Marcando siete con la pierna derecha, cinco de zurda y uno de testa, Fontaine se convertía así en el jugador del momento, en un verdadero crack más allá de las fronteras galas. La Bota de Oro, por supuesto, cayó en sus manos y Francia ancló tercera en la competición por detrás de Brasil y los anfitriones.

Just Fonaine, en el Mundial de Suecia 1958.

Curiosamente, y para hacer más grande su actuación, él solo marcó en Suecia más goles que los que precisó Francia para quedarse con el título mundial 40 años más tarde, cuando en suelo propio los bleu consiguieron anotar en 12 ocasiones.

Su meteórico ascenso en el fútbol no consiguió alcanzar una década de estrellato; aunque ese breve tiempo le valió para ser escogido en 2003 como el mejor jugador del medio siglo anterior en Francia.

Aquel 1958 fue sin dudas una revelación y todos esperaban que, para la siguiente cita mundialista, Just guiara a sus compañeros a la gran final.

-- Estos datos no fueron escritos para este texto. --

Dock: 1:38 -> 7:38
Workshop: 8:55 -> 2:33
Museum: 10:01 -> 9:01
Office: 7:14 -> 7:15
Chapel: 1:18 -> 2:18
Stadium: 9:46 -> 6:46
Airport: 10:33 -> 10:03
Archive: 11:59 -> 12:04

Sin embargo, Suecia sería la primera y única aparición de Fontaine en Copas Mundiales.

Solo cuatro años más tarde, el 5 de agosto de 1962, aquejado por repetidas fracturas dobles en la pierna izquierda, el goleador de la Ligue 1 de Francia debía colgar los tacos para siempre. El marroquí tenía para entonces apenas 28 años y el talento de un genio.

 

**Esta crónica fue publicada originalmente en 2014 en el semanario Trabajadores, como parte de la sección Minuto 90.